Eleanor Nancy Price came to join my family on July 12, 2009 at 2:33am. It turns out being a mother is a lot more wonderful than I thought it could ever be. It was quite a process, though, and throughout the whole affair I couldn't help comparing my experiences to those of the haitian women that I helped with labor and delivery in the mountains. Specifically, I kept comparing what was happening to me with what happened to my best haitian friend. Here is a point by point summary of the differences in our labor and delivery experiences.
-I had my baby one week late and was induced. She had hers five weeks early.
-I took a tour of the hospital where I was going to deliver about three weeks beforehand. She travelled to three different hospitals while she was in active labor before she found one that offered incubators and oxygen for premature infants.
-My husband and sister and I had to weave around a few orange cones in construction zones on our way to the hospital. My haitian friend had to pause on her journey to the hospital to wait for another woman to give birth in the bed of the truck she was travelling in.

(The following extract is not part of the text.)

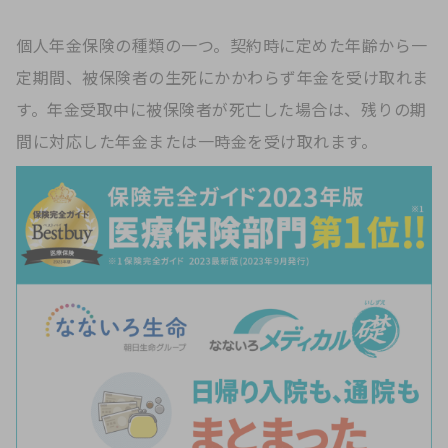
個人年金保険の種類の一つ。契約時に定めた年齢から一
定期間、被保険者の生死にかかわらず年金を受け取れま
す。年金受取中に被保険者が死亡した場合は、残りの期
間に対応した年金または一時金を受け取れます。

-I was allowed to have my husband, my sister, and my mother present with me during my labor. My haitian friend was not allowed to have anyone in the room with her, and labored alone.
-The nursing staff at the hospital where I delivered checked on me every few hours and continually monitored my progress on their computers. My haitian friend didn't receive any nursing care. I found her at one in the morning, screaming, alone, with her IV materials lying beside the bed, still unopened. I had to wake the nurse up to tell her the patient was ready to deliver.
-I received an epidural and only felt intense labor pains for about four hours. My friend didn't even receive tylenol and labored in extreme pain for more than twelve hours.
-I received an episiotomy that was performed under anesthesia and was repaired immediately. My friend received an episiotomy without anesthesia and was repaired 14 hours later, when a doctor finally saw her.
-My baby was greeted by a team of pediatric specialists and taken to a special care nursery to help her breath better. Much later, she was given her first bath. My friend's baby was taken to her bedside and expected to sleep and survive the night, even though he was struggling for every breath he took. When I insisted that the nurse send him to the nursery for oxygen, she told me "if you think he needs it, you take him." I did, and the nurses in the pediatric ward spent precious time washing him off before they gave him the oxygen and medicine he needed to live.
In the end, we both survived, and so did our babies. Mine was labeled a "traumatic birth" by the medical personnel at the hospital. My friends' experience was considered normal to above average by the medical community in haiti. I guess "traumatic" and "normal" are relative terms. I don't know if I deserved all the specialized care and medicine that I got, but I know that my haitian friend and her son deserved more than what they received. The whole experience has just solidified my resolve to provide truly good medical care for as many people in Haiti as I can. They deserve the best.